TO DO | Scan the data. Collect each line that contains the word "Play".

DATA |
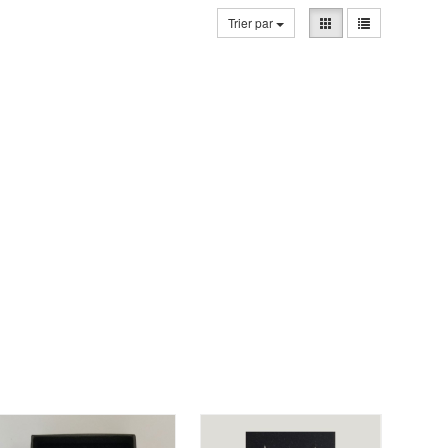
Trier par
* * *
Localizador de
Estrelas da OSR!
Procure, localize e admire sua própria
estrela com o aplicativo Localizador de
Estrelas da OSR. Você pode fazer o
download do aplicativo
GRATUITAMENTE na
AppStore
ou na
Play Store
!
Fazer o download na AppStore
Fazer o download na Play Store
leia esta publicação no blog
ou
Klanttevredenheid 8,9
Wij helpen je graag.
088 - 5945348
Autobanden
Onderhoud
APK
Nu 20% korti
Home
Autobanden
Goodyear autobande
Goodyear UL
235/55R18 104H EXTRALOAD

SOLUTION FOR THIS PROBLEM |
Play Store
Fazer o download na Play Store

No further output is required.